Aggregation of documents in Manuscriptorium: basic information

The Manuscriptorium system is conceived as a digital library of manuscripts, old printed books and other scarce documents. As any other library, it comprises a catalogue and the digital documents themselves. The catalogue assembles descriptive metadata relating to the physical documents in the form of so-called identification records in XML format and directs users to the digital documents which exist in Manuscriptorium in the form of so-called complex digital documents (CDD).

The Manuscriptorium system collects the available metadata centrally and ensures access to the digitised data distributed in the on-line environment via the operator’s data storage facility and the remote storage facilities of other contributors.

Incorporation of documents in Manuscriptorium – the content aspect

The content aspect of the document selection method is described in detail in Document selection and preparation of descriptions (Manuscriptorium v. 1.0). Below we specify the properties required for the acceptance of digital documents.

Crucial requirements:
 

  1. the importance of the document and its suitability for incorporation in Manuscriptorium,
  2. technical applicability of the document information (metadata) and information representing the document, i.e. images, sound, full texts (data),
  3. quality and veracity of the data.

The National Library of the Czech Republic supervises the incorporation of documents in Manuscriptorium, specifying the latter’s remit to make available the written cultural heritage up to the year 1800, with the primary focus on book-type documents; on a secondary level, however, it is open to documents of an archival nature (in particular books, deeds and maps).

All digital documents in Manuscriptorium are as a matter of principle identified in terms of the original physical document, whether extant or defunct.

Technical requirements

To enable individual contributors to contribute both identification records and associated digital data to the Manuscriptorium system, fundamental technical conditions and parameters for data entry must be established. Contributors must ensure that the data and metadata they contribute are compatible with the Manuscriptorium system.

Documents can be aggregated into Manuscriptorium directly, if they are directly compatible. Compatibility may be achieved by menas of  import connectors, which facilitate dedicated conversion of metadata during import from original formats.

The basic form of information storage in Manuscriptoriu is XML files with a structure corresponding to the TEI P5 standard. For the storage of metadata within this format the specific TEI P5 ENRICH schema is used, which has been specially developed for the requirements of projects focusing on manuscript description and the description of old printed books and other historic documents.

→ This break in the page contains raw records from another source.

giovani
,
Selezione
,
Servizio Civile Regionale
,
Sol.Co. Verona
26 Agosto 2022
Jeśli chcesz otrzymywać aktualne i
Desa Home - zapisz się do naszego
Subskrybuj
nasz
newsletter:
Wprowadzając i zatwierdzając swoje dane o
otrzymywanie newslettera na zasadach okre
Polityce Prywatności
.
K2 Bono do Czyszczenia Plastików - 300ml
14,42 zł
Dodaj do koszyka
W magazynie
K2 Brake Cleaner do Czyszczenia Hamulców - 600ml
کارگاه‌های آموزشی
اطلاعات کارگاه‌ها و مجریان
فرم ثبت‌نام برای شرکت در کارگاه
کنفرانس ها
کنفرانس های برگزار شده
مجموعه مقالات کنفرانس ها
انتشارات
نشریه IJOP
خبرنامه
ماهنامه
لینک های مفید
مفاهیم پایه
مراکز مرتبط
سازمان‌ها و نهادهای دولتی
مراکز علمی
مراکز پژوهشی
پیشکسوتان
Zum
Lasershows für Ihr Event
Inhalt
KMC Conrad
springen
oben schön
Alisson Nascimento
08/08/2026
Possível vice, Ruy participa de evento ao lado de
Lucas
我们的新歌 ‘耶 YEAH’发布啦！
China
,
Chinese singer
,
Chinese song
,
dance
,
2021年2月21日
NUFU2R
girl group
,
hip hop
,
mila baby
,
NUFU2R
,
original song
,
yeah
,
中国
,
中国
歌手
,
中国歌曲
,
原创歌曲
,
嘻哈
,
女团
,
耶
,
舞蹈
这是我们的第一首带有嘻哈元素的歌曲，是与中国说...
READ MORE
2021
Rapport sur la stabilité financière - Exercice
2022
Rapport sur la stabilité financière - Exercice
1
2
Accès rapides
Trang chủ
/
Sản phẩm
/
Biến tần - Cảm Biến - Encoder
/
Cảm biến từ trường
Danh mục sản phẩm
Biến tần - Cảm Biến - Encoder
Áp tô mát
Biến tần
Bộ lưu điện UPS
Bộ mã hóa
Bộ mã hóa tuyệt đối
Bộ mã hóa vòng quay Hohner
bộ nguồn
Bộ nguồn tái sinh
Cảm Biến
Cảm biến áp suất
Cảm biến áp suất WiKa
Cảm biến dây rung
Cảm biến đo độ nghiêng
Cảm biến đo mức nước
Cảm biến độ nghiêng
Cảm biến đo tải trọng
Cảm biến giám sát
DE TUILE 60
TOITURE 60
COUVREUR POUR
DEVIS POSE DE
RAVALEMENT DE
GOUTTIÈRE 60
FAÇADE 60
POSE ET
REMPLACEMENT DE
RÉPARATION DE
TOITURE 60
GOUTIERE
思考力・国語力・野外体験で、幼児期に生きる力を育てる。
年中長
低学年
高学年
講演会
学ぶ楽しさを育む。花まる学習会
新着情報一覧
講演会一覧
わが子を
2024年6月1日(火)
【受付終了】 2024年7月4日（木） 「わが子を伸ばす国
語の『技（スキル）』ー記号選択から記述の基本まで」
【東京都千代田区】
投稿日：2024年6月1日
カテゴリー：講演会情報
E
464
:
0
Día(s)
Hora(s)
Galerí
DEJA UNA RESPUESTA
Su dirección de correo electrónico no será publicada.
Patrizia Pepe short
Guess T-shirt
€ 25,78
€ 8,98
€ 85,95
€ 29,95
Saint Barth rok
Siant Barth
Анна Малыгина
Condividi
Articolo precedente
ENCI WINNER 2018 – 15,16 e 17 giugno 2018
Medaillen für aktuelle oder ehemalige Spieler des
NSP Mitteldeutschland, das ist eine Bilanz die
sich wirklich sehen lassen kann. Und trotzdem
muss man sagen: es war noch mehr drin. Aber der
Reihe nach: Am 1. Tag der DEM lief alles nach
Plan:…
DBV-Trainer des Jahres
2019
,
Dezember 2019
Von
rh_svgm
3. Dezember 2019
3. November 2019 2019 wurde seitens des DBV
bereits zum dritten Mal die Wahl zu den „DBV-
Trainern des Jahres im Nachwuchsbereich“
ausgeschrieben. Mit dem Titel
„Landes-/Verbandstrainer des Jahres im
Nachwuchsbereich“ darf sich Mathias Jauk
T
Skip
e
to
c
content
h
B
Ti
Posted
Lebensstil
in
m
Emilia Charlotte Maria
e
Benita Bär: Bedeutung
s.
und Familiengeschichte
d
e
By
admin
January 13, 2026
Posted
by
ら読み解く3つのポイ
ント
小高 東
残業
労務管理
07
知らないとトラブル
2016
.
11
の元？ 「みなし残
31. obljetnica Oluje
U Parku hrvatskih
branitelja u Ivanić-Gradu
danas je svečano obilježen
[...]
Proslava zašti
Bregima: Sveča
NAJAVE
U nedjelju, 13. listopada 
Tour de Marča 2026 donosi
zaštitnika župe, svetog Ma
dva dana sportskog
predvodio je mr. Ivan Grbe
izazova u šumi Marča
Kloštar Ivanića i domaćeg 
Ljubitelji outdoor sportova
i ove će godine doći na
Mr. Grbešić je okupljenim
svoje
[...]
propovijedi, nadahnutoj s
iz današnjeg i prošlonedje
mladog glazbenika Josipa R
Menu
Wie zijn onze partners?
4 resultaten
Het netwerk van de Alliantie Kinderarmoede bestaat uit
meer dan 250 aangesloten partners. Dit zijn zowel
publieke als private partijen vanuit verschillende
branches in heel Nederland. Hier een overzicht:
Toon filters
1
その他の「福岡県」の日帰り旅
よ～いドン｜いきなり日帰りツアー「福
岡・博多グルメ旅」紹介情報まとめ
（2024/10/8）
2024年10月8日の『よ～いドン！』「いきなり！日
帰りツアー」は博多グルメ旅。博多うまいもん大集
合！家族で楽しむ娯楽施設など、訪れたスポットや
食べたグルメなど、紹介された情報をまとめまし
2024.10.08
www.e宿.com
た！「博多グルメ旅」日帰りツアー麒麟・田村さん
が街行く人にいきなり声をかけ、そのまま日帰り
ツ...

The schema was developed under the leadership of Oxford University Computing Services in co-operation with experts from a number of heritage institutions under the ENRICH project.

The following are considered compatible documents
 

  1. where their metadata is created by any tools such that it is in a form of  XML valid according to DTD or the XSD TEI P5 ENRICH schema,
  2. where their metadata contains at least the requisite minimum information enabling automated processing in Manuscriptorium,
  3. where their data is accessible on-line via HTTP protocol (directly or via script) on the basis of information available in the metadata,
  4. where their image data is accessible in formats directly supported by current popular internet browsers (current JPEG, GIF a PNG formats) .

The essential technical information minimum contained in metadata is currently considered to be:
 

  • bibliographical description comprising the basic extent of identification information, i.e. the following information about the specimeni: country and location of storage, library, unique shelfmark within the library system,
  • list of data files (typically images) enabling access to data available on-line.
  •  
  •  
The Manuscriptorium technical minimum does not take account of the content aspect and may be unacceptable for other projects!
Information on this scale actually represents the technical minima only. The minimum, or the optimal minimum, which it is appropriate to observe in order for the digital document to be properly usable, ought to include significantly broader information, the structure of which naturally varies according to the properties of the physical object. Manuscriptorium does not, therefore, seek to determine the minimum extent of information over and above the technical minimum.

 

In cases where conversion of existing information is difficult or the contributor has no reason to change its form, but still wishes to publish it in Manuscriptorium, tools can be created for routine conversion to achieve compatibility. Manuscriptorium will add a so-called import connector to its system and the contributor thereafter manages data independently, offering it for aggregation in its original form. Prior consultation is necessary for the creation of a connector.

Connectors are typically built at the Manuscriptorium end; alternatively also at the contributor’s end. The use of existing connectors or the building of new ones is subject to individual negotiations between the future partner, the National Library of the Czech Republic and the Manuscriptorium manager.

The National Library of the Czech Republic supports and finances the import of documents compatible with Manuscriptorium. Documents for which a connector already exists are also considered compatible.

 

Manuscriptorium offers freely accessible on-line tools facilitating creation and quality screening of digital document metadata.